The vanishing lung - Answer

Diagnostic Challenge

Naveed Nazir Shah, MD; Rakesh Bhargava, MD; Zuber Ahmed, MD; Deepak Kumar Pandey, MD; Mohd Shameem, MD; Arshad Altaf Bachh, MD; Khurshid Ahmad Dar, MD

From the Department of Tuberculosis and Chest Diseases, Jawaharlal Nehru Medical College, Aligarh Muslim University, Aligarh, Uttar Pradech, India

CJEM 2007;9(3):233-234

The most likely diagnosis is bullous emphysema (answer a). The patient's chest x-ray shows hyperlucency of the left hemithorax with a mediastinal shift to the right. This radiologic pattern is seen with tension pneumothorax; however, the clinical scenario is not in keeping with this diagnosis (absence of shock, jugular venous pressure elevation or muffled heart sounds). The patient had no history of thoracic trauma or sudden chest pain suggestive of a pneumothorax. In addition, his symptoms progressed gradually. The appearance of the right hemithorax is due to atelectasis secondary to hyperinflation of the left lung and mediastinal shift toward the right, and is not in keeping with a diagnosis of pneumonia.

A contrast-enhanced CT scan of the chest was subsequently performed. This revealed large emphysematous bullae involving the entire left lung with a shift of the mediastinum to the right (Fig. 1). The patient's alpha-1 antitrypsin level was normal (186 IU/L; normal range 93-224).

Fig. 1. A contrast-enhanced CT scan of the patient’s chest showing large emphysematous bullae on the left with a shift of the mediastinum to the right. The radiolucent spaces divided by contrast-enhanced lines are bullae with their associated septae.

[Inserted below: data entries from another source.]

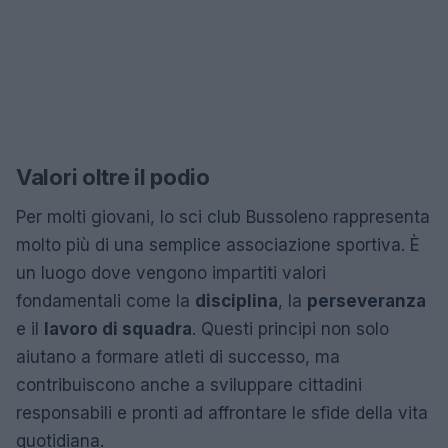
Valori oltre il podio
Per molti giovani, lo sci club Bussoleno rappresenta
molto più di una semplice associazione sportiva. È
un luogo dove vengono impartiti valori
fondamentali come la
disciplina
, la
perseveranza
e il
lavoro di squadra
. Questi principi non solo
aiutano a formare atleti di successo, ma
contribuiscono anche a sviluppare cittadini
responsabili e pronti ad affrontare le sfide della vita
quotidiana.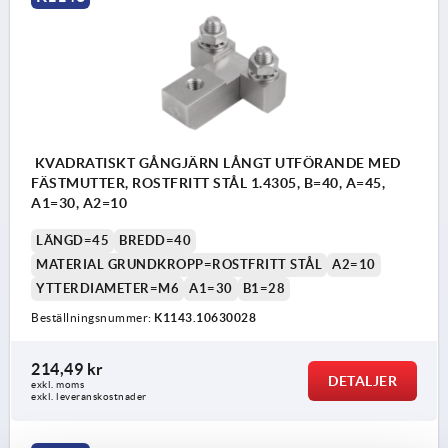
KVADRATISKT GÅNGJÄRN LÅNGT UTFÖRANDE MED
FÄSTMUTTER, ROSTFRITT STÅL 1.4305, B=40, A=45,
A1=30, A2=10
LÄNGD=45
BREDD=40
MATERIAL GRUNDKROPP=ROSTFRITT STÅL
A2=10
YTTERDIAMETER=M6
A1=30
B1=28
Beställningsnummer:
K1143.10630028
214,49 kr
DETALJER
exkl. moms
exkl. leveranskostnader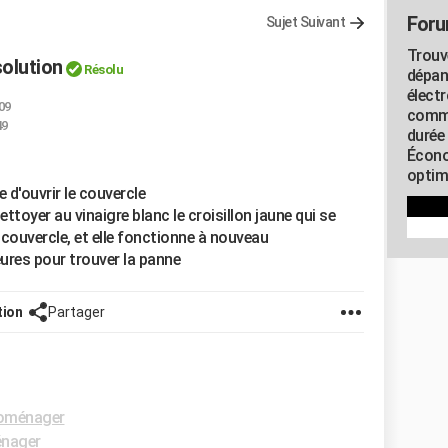
Foru
Sujet Suivant
Trouv
olution
Résolu
dépan
élect
:09
commu
49
durée
Écono
optimi
 d'ouvrir le couvercle
toyer au vinaigre blanc le croisillon jaune qui se
 couvercle, et elle fonctionne à nouveau
res pour trouver la panne
tion
Partager
roménager
énager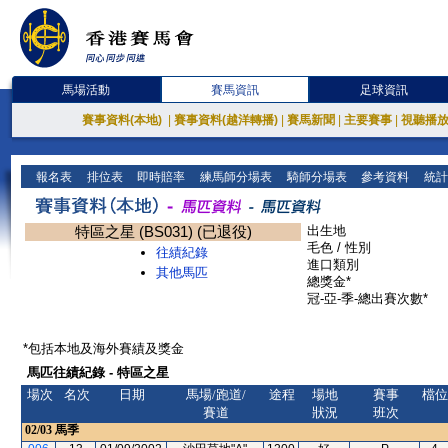
馬場活動
賽馬資訊
足球資訊
賽事資料(本地)
|
賽事資料(越洋轉播)
|
賽馬新聞
|
主要賽事
|
視聽播
報名表
排位表
即時賠率
練馬師分場表
騎師分場表
參考資料
統計
特區之星 (BS031) (已退役)
出生地
毛色 / 性別
往績紀錄
進口類別
其他馬匹
總獎金*
冠-亞-季-總出賽次數*
*包括本地及海外賽績及獎金
馬匹往績紀錄 - 特區之星
場次
名次
日期
馬場/跑道/
途程
場地
賽事
檔位
賽道
狀況
班次
02/03
馬季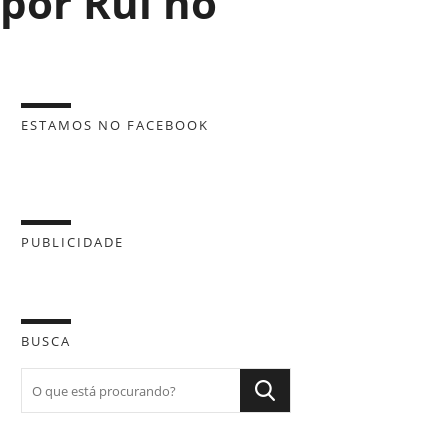
 por Rui no
ESTAMOS NO FACEBOOK
PUBLICIDADE
BUSCA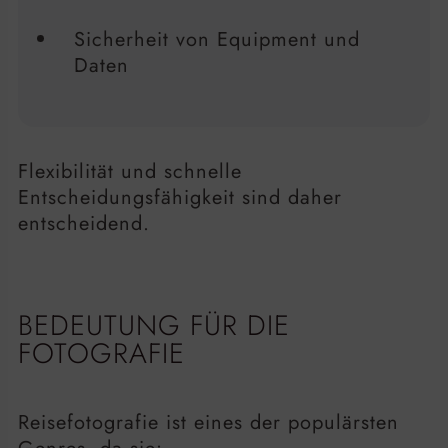
Sicherheit von Equipment und
Daten
Flexibilität und schnelle
Entscheidungsfähigkeit sind daher
entscheidend.
BEDEUTUNG FÜR DIE
FOTOGRAFIE
Reisefotografie ist eines der populärsten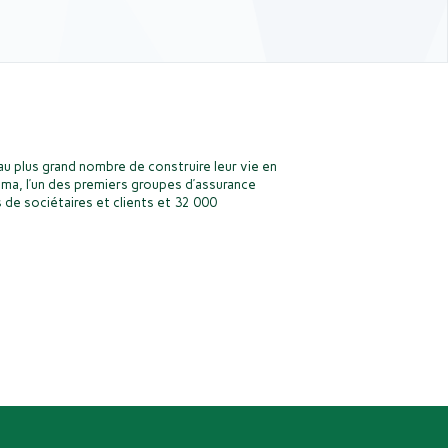
u plus grand nombre de construire leur vie en
ma, l’un des premiers groupes d’assurance
 de sociétaires et clients et 32 000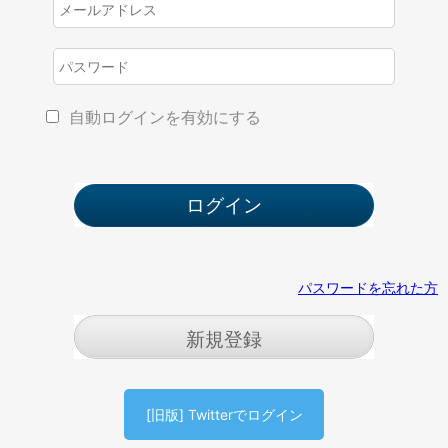
自動ログインを有効にする
パスワードを忘れた方
新規登録
[旧版] Twitterでログイン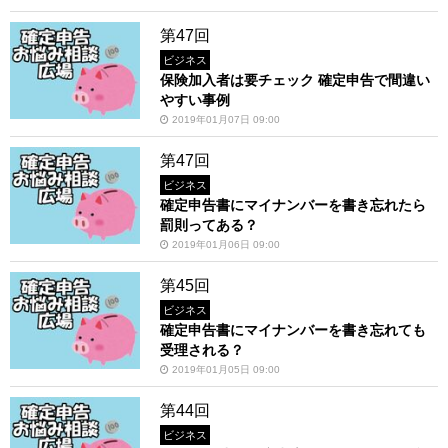
第47回
ビジネス
保険加入者は要チェック 確定申告で間違い
やすい事例
2019年01月07日 09:00
第47回
ビジネス
確定申告書にマイナンバーを書き忘れたら
罰則ってある？
2019年01月06日 09:00
第45回
ビジネス
確定申告書にマイナンバーを書き忘れても
受理される？
2019年01月05日 09:00
第44回
ビジネス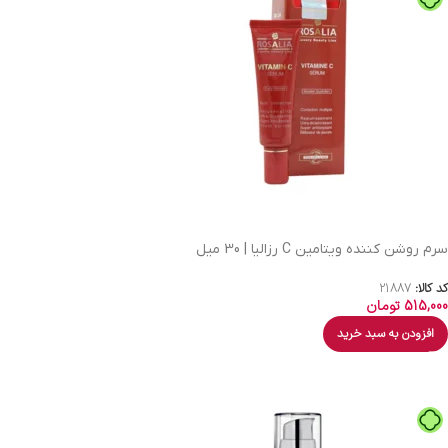
سرم روشن کننده ویتامین C رزالیا | 30 میل
کد کالا:
21887
515,000
تومان
افزودن به سبد خرید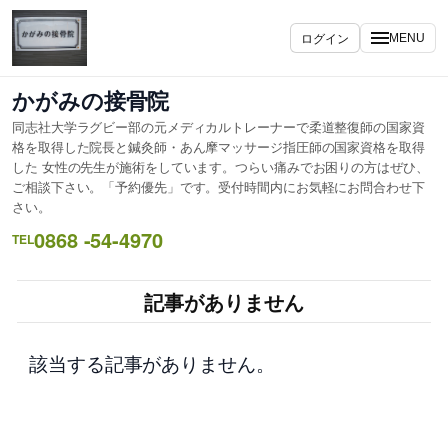
内
容
ログイン
MENU
を
ス
かがみの接骨院
キ
同志社大学ラグビー部の元メディカルトレーナーで柔道整復師の国家資
ッ
格を取得した院長と鍼灸師・あん摩マッサージ指圧師の国家資格を取得
プ
した 女性の先生が施術をしています。つらい痛みでお困りの方はぜひ、
ご相談下さい。「予約優先」です。受付時間内にお気軽にお問合わせ下
さい。
0868 -54-4970
TEL
記事がありません
該当する記事がありません。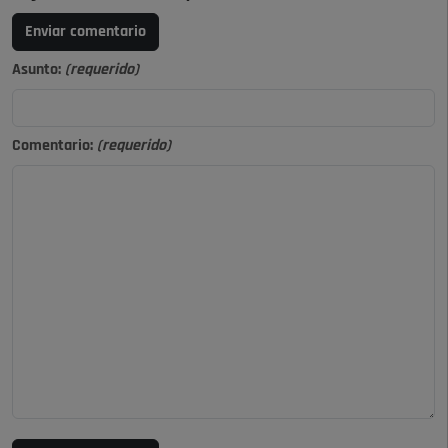
Enviar comentario
Asunto:
(requerido)
Comentario:
(requerido)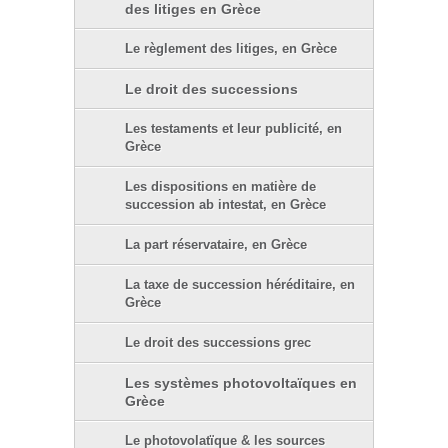
des litiges en Grèce
Le règlement des litiges, en Grèce
Le droit des successions
Les testaments et leur publicité, en
Grèce
Les dispositions en matière de
succession ab intestat, en Grèce
La part réservataire, en Grèce
La taxe de succession héréditaire, en
Grèce
Le droit des successions grec
Les systèmes photovoltaïques en
Grèce
Le photovolatïque & les sources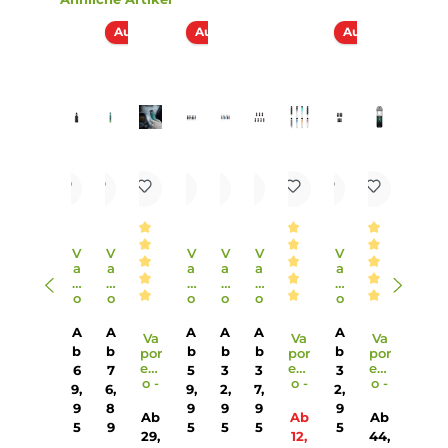
Transparentes Pod-Design für freien Blick auf den
Liquidstand
SSS Leak Resistant Tech für optimalen Schutz vor Auslauf
Ergonomisch designtes und noch dünneres Mundstück
Magnetisch sichere Pod-Fixierung
Kompatibel zu allen Pods der Luxe X Familie sowie zu den
Luxe XR Leer-Pods mit wechselbaren GTX Coils
8 verschiedene Farbvarianten
Lieferumfang
1 x Vaporesso Luxe X2 Pod Mod Akkuträger
1 x Vaporesso Luxe X Series Mesh Ersatz-Pod 0.6 Ohm
1 x Vaporesso Luxe X Series Mesh Ersatz-Pod 0.8 Ohm
1 x USB Typ-C Ladekabel
1 x Garantiekarte
1 x Reminder Card
1 x Bedienungsanleitung
Abmessungen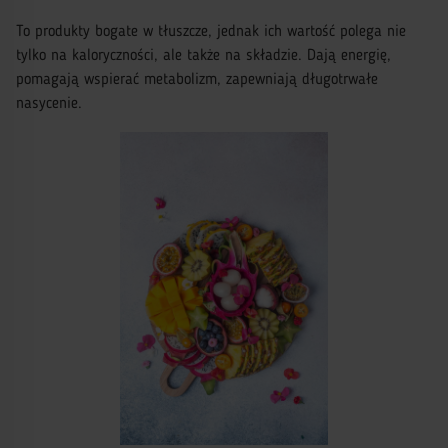
To produkty bogate w tłuszcze, jednak ich wartość polega nie
tylko na kaloryczności, ale także na składzie. Dają energię,
pomagają wspierać metabolizm, zapewniają długotrwałe
nasycenie.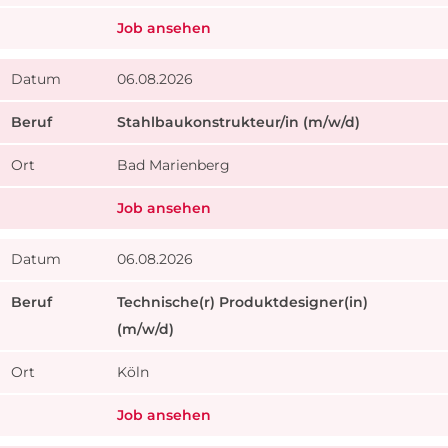
Job ansehen
06.08.2026
Stahlbaukonstrukteur/in (m/w/d)
Bad Marienberg
Job ansehen
06.08.2026
Technische(r) Produktdesigner(in)
(m/w/d)
Köln
Job ansehen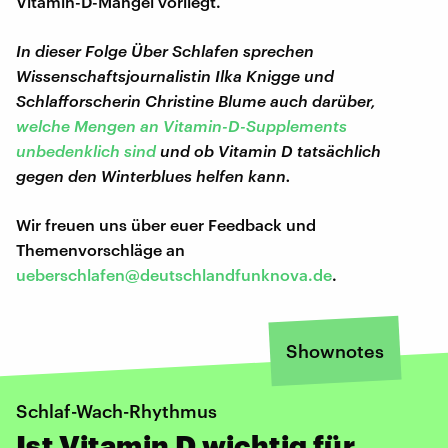
Vitamin-D-Mangel vorliegt.
In dieser Folge Über Schlafen sprechen
Wissenschaftsjournalistin Ilka Knigge und
Schlafforscherin Christine Blume auch darüber,
welche Mengen an Vitamin-D-Supplements
unbedenklich sind
und ob Vitamin D tatsächlich
gegen den Winterblues helfen kann.
Wir freuen uns über euer Feedback und
Themenvorschläge an
ueberschlafen@deutschlandfunknova.de
.
Shownotes
Schlaf-Wach-Rhythmus
Ist Vitamin D wichtig für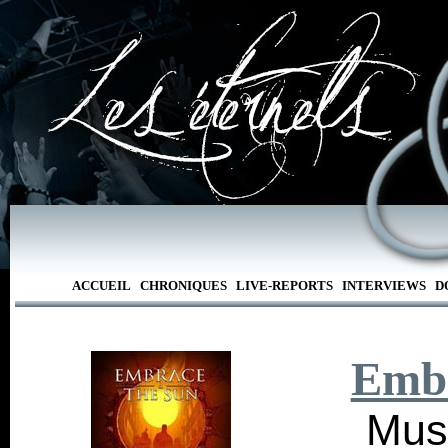
ACCUEIL
CHRONIQUES
LIVE-REPORTS
INTERVIEWS
D
Embr
Musi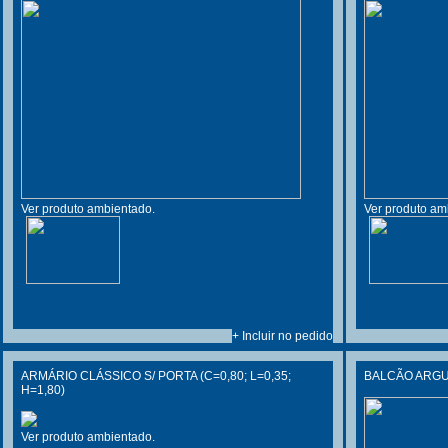
Ver produto ambientado.
Ver produto am
+ Incluir no pedido
ARMÁRIO CLÁSSICO S/ PORTA (C=0,80; L=0,35;
BALCÃO ARGUS
H=1,80)
Ver produto ambientado.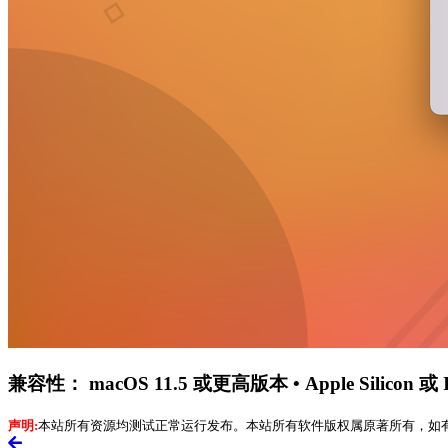
兼容性：
macOS 11.5 或更高版本 • Apple Silicon 或 
声明:
本站所有资源均测试正常运行发布。本站所有软件版权属原著所有，如有需要请购买正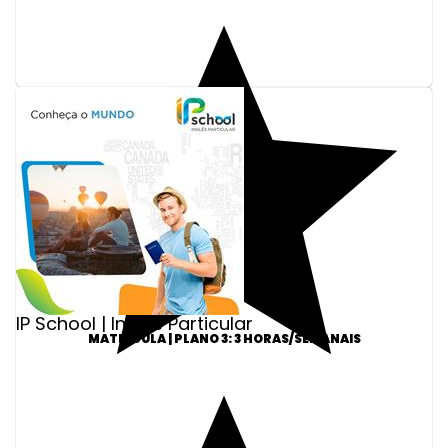
IP School | Inglês Particular
MATRÍCULA | PLANO 3: 3 HORAS/SEMANAIS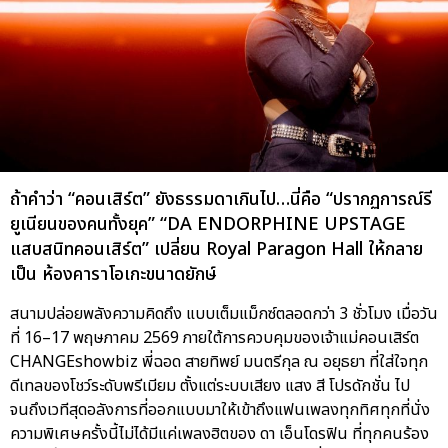
ถ้าคำว่า “คอนเสิร์ต” ยังธรรมดาเกินไป…นี่คือ “ปรากฏการณ์รี
ยูเนียนของคนทั้งยุค” “DA ENDORPHINE UPSTAGE
แสบสนิทคอนเสิร์ต” เปลี่ยน Royal Paragon Hall ให้กลาย
เป็น ห้องคาราโอเกะขนาดยักษ์
สนามปล่อยพลังความคิดถึง แบบเต็มแม็กซ์ตลอดกว่า 3 ชั่วโมง เมื่อวัน
ที่ 16–17 พฤษภาคม 2569 ภายใต้การควบคุมของเจ้าแม่คอนเสิร์ต
CHANGEshowbiz พี่ฉอด สายทิพย์ มนตรีกุล ณ อยุธยา ที่ใส่ใจทุก
ดีเทลของโชว์ระดับพรีเมียม ตั้งแต่ระบบเสียง แสง สี โปรดักชั่น ไป
จนถึงเวทีสุดอลังการที่ออกแบบมาให้เข้าถึงแฟนเพลงทุกทิศทุกที่นั่ง
ความพิเศษครั้งนี้ไม่ได้มีแค่เพลงฮิตของ ดา เอ็นโดรฟิน ที่ทุกคนร้อง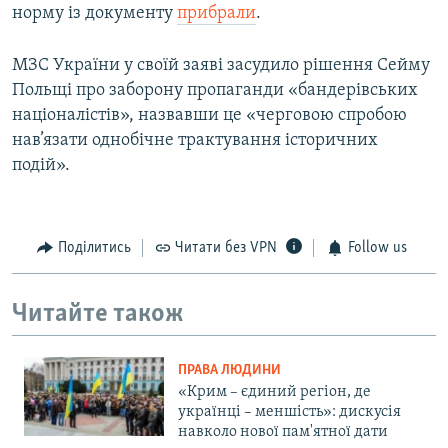
норму із документу
прибрали
.
МЗС України у своїй заяві засудило рішення Сейму
Польщі про заборону пропаганди «бандерівських
націоналістів», назвавши це «черговою спробою
нав’язати однобічне трактування історичних
подій».
Поділитись
Читати без VPN
Follow us
Читайте також
ПРАВА ЛЮДИНИ
«Крим – єдиний регіон, де
українці – меншість»: дискусія
навколо нової пам'ятної дати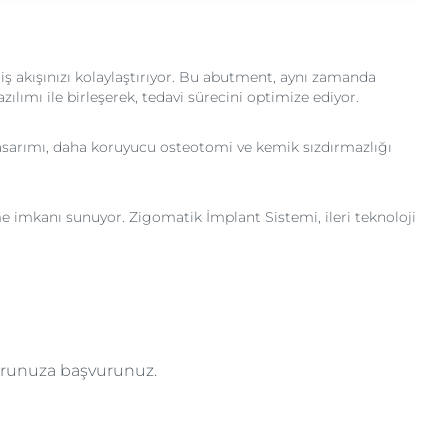
ş akışınızı kolaylaştırıyor. Bu abutment, aynı zamanda
ılımı ile birleşerek, tedavi sürecini optimize ediyor.
 tasarımı, daha koruyucu osteotomi ve kemik sızdırmazlığı
imkanı sunuyor. Zigomatik İmplant Sistemi, ileri teknoloji
torunuza başvurunuz.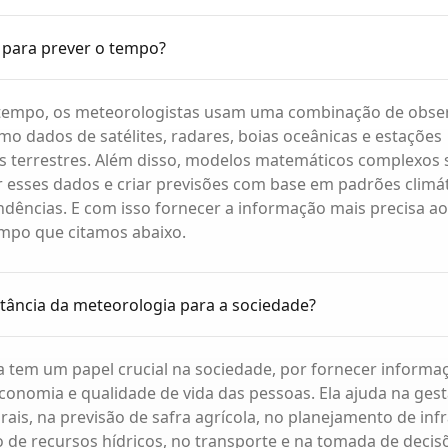
para prever o tempo?
 tempo, os meteorologistas usam uma combinação de obs
mo dados de satélites, radares, boias oceânicas e estações
s terrestres. Além disso, modelos matemáticos complexos
 esses dados e criar previsões com base em padrões climát
endências. E com isso fornecer a informação mais precisa a
empo que citamos abaixo.
tância da meteorologia para a sociedade?
 tem um papel crucial na sociedade, por fornecer informaç
conomia e qualidade de vida das pessoas. Ela ajuda na ges
rais, na previsão de safra agrícola, no planejamento de inf
de recursos hídricos, no transporte e na tomada de decisõ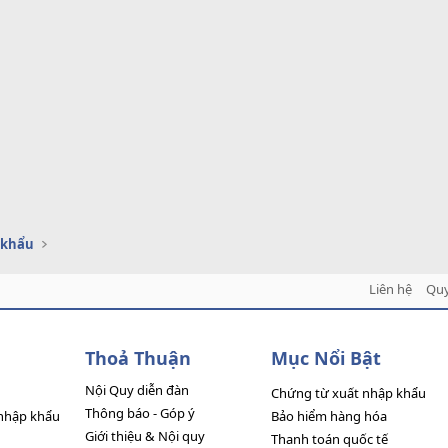
 khẩu
Liên hệ
Quy
Thoả Thuận
Mục Nổi Bật
Nội Quy diễn đàn
Chứng từ xuất nhập khẩu
Thông báo - Góp ý
nhập khẩu
Bảo hiểm hàng hóa
Giới thiệu & Nội quy
Thanh toán quốc tế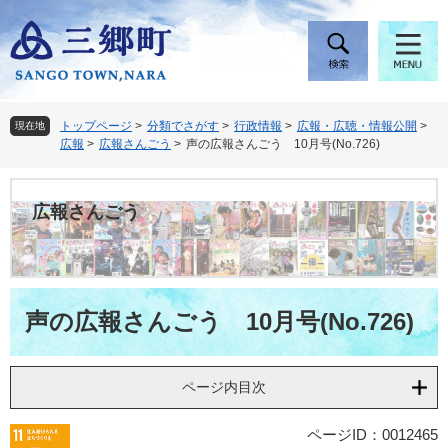
ペ
メ
ー
ニ
ジ
ュ
の
ー
先
を
頭
飛
トップページ
>
分類でさがす
>
行政情報
>
広報・広聴・情報公開
>
現在地
で
ば
広報
>
広報さんごう
>
声の広報さんごう 10月号(No.726)
す
し
。
て
本
広報さんごう
文
へ
本
声の広報さんごう 10月号(No.726)
文
ページ内目次
ページID：0012465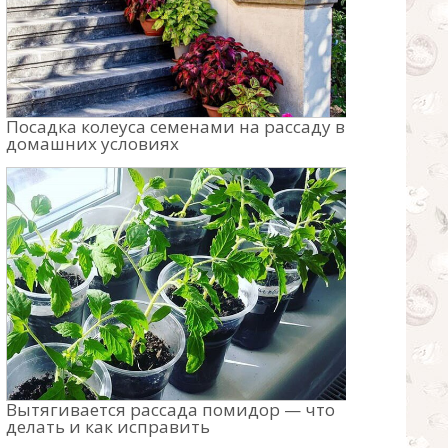
Посадка колеуса семенами на рассаду в
домашних условиях
Вытягивается рассада помидор — что
делать и как исправить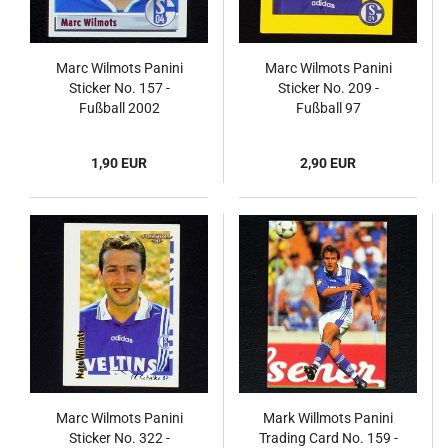
Marc Wilmots Panini
Marc Wilmots Panini
Sticker No. 157 -
Sticker No. 209 -
Fußball 2002
Fußball 97
1,90 EUR
2,90 EUR
Marc Wilmots Panini
Mark Willmots Panini
Sticker No. 322 -
Trading Card No. 159 -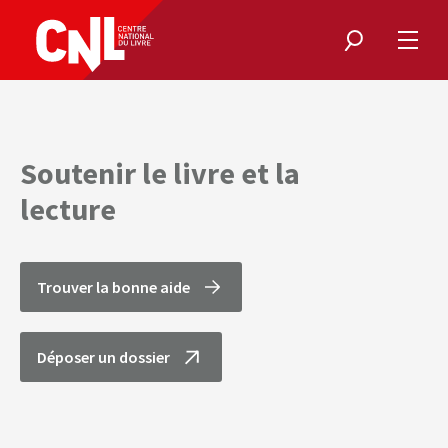
Rechercher
Ouvri
le
menu
Soutenir le livre et la
lecture
Trouver la bonne aide
Déposer un dossier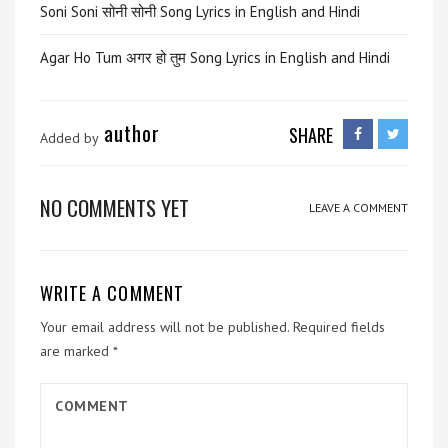
Soni Soni सोनी सोनी Song Lyrics in English and Hindi
Agar Ho Tum अगर हो तुम Song Lyrics in English and Hindi
author
SHARE
Added by
NO COMMENTS YET
LEAVE A COMMENT
WRITE A COMMENT
Your email address will not be published.
Required fields
are marked
*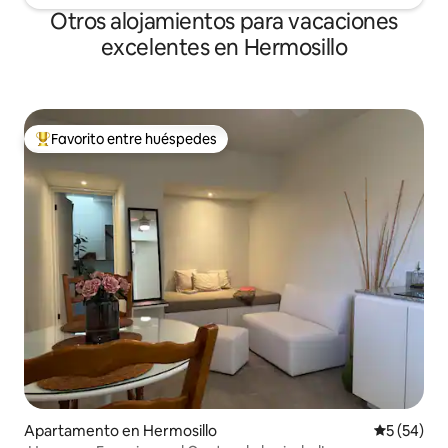
Otros alojamientos para vacaciones
excelentes en Hermosillo
Favorito entre huéspedes
Favorito entre huéspedes preferido
Apartamento en Hermosillo
Calificaci
5 (54)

On the recommendation of our thoracic surgeons, a left pneumonectomy was performed. Postoperatively, the patient reported reduced dyspnea and improved exercise tolerance, and his pulmonary function tests were slightly improved (forced expiratory volume in 1 second [FEV1] = 2.21 L; 52% of predicted).

Commentary

Emphysema is a pathologic process characterized by permanent enlargement of air spaces distal to the terminal bronchioles. Hyperinflation results from destruction of interalveolar septae and alveolar fusion into large air sacs. Leakage of air into the interstitium leads to the formation of blebs and bullae. Giant bullae, while uncommon, can lead to the compression of the adjacent normal lung tissue. When emphysema is associated with large bullae, the condition is referred to as bullous emphysema.

Bullous emphysema usually occurs as a complication of chronic obstructive pulmonary disease; however, primary bullous emphysema can occur. This phenomenon was originally reported in 1937 by Burke,1 who referred to it as "vanishing lung syndrome." Burke described a series of young men who developed progressive dyspnea associated with extensive and predominantly asymmetric upper lobe emphysema, eventually leading to respiratory failure.

Differentiating between bullous emphysema and a pneumothorax can be challenging. Patients with bullous emphysema complain of progressive dyspnea owing to a gradual increase in bullae size. Of note, bullae may occasionally regress spontaneously. Pneumothorax classically involves a history of sudden deterioration in respiratory function associated with chest pain, but some patients may present atypically. Moreover, bullae rupture in patients with bullous emphysema can lead to the development of acute respiratory distress. In unclear cases, a CT scan of the patient's chest will establish the diagnosis.2Emergency department ultrasonography may also be helpful in differentiating between these 2 diagnoses. In bullous emphysema, a bedside scan may reveal sliding of the lung tissue against the pleura during inspiration associated with "comet tail" artifacts, whereas in a pneumothorax such movement is absent.3

Patients with bullous emphysema may require a bullectomy. Indications for surgery include increasing bullae size, pneumothorax, pulmonary insufficiency and bullous infection.4 Total pneumonectomy may be indicated in patients with severe unilateral disease.

References

  1. Burke R. Vanishing lungs: a case report of bullous emphysema. Radiology 1937;28:367-71.
  2. Waseem M, Jones J, Brutus S, et al. Giant bulla mimicking pneumothorax. J Emerg Med 2005;29:155-8.
  3. Simon BC, Paolinetti L. Two cases where bedside ultrasound was able to distinguish pulmonary bleb from pneumothorax. J Emerg Med 2005;29:201-5.
  4. Mehran RJ, Deslauriers J. Indications for surgery and patient work-up for bullectomy. Chest Surg Clin N Am 1995;5:717-34.